THE VIRGINIAN-PILOT Copyright (c) 1995, Landmark Communications, Inc. DATE: Wednesday, March 8, 1995 TAG: 9503080514 SECTION: LOCAL PAGE: B1 EDITION: NORTH CAROLINA SOURCE: BY LANE DEGREGORY, STAFF WRITER DATELINE: ROANOKE ISLAND LENGTH: Medium: 74 lines
Something fishy is going on at the North Carolina Aquarium. The newest display at this Outer Banks attraction doesn't contain fins, gills or flippers. It is entirely for the birds.
Titled ``Osprey: An Environmental Success Story,'' the $30,000 exhibit features an all-weather video camera mounted atop a 75-foot metal tower. The lens focuses on an osprey nest that has been beside the aquarium for at least 15 years. The camera will transmit continuous images of the birds in their natural element.

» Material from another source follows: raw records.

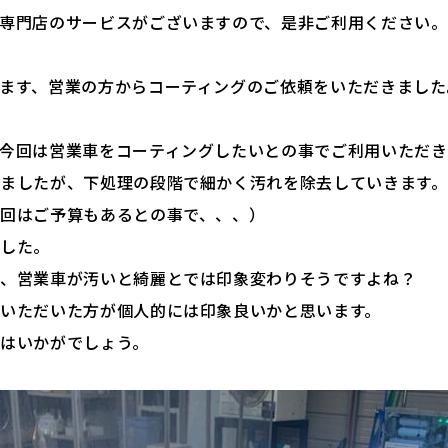
専門店のサービスがございますので、是非ご利用ください。
ます、営業の方からコーティングのご依頼をいただきました
今回は営業車をコーティングしたいとの事でご利用いただき
ましたが、下処理の段階で細かく汚れを除去していきます。
回はご予算もあるとの事で、、、）
ました。
が、営業車が汚いと綺麗とでは印象変わりそうですよね？
いただいた方が個人的には印象良いかと思います。
はいかがでしょう。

By viewing a 21-inch color television, visitors will get to watch the raptors eat, lay eggs and fly around their home.
``People will be able to see a pair of nesting osprey raise their young - up close,'' Aquarium Director Rhett White said Tuesday.
``We were really anxious to get the camera in there before the birds came back this spring so that we could follow their entire sequence of reinforcing their nest, laying the eggs and bringing up their young. The osprey came back this morning, just as we were setting up the camera. We got this project done in the nick of time.''
Funded with a $5,000 grant from the Wildlife Resources Commission and $25,000 from aquarium entry fees, the osprey exhibit is the first at the Roanoke Island facility that does not focus on fish or reptiles. White said his staff chose the osprey - or fish hawks, as some locals call the birds - because they live along coastal areas. The exhibit is scheduled to open by mid-April.
``Osprey live to 15 to 25 years old and remain with the same mate for life,'' White said. ``We've had osprey out here at the aquarium for a long time, now. They're amazingly tolerant of people.''
The osprey nest sits on top of a World War II-era Navy beacon tower, between the aquarium and the Dare County Airport. The military has long since abandoned the light, which once illuminated the Croatan Sound. Only birds now inhabit the waterfront structure.
In the mid-1970s, osprey were near extinction in North Carolina. But conservation measures, bans on certain types of pesticides and business initiatives such as putting platforms on telephone poles for the osprey to build their nests atop helped bring back the beautifulbirds, White said.
``Thanks to environmental measures, they're really made quite a comeback,'' said White.
Besides the camera and live, unedited, 'round-the-clock osprey action, the aquarium's new exhibit will include detailed charts and descriptions of the birds' eating habits, habitat and family structures.
A fiber optics display will depict their annual migration route from Central America to the Outer Banks and back. Colorful story boards will chronicle other endangered or threatened North Carolina species, including the red wolf.
The osprey exhibit will be in the former Discovery Room, a 400-square-foot area behind the aquarium touch tank.
``We want people to leave these new displays with the message that environmental conservation works,'' White said. ``We are really trying to strengthen the conservation message at the aquarium. Eventually, we may have an entire aviary here, with several species of waterfowl or shore birds flying overhead.'' ILLUSTRATION: Photos
DREW C. WILSON/ staff
Joe Malat, top, and Larry Tillett secure a waterproof camera to a
75-foot-high World War II-era beacon where a pair of ospreys nests.
The birds returned Tuesday to their summer home, where they will be
the subject of continuous taping by the aquarium cameras.
Ospreys perch as aquarium personnel attach a video camera to the
nest where the raptors have raised their young for 15 years.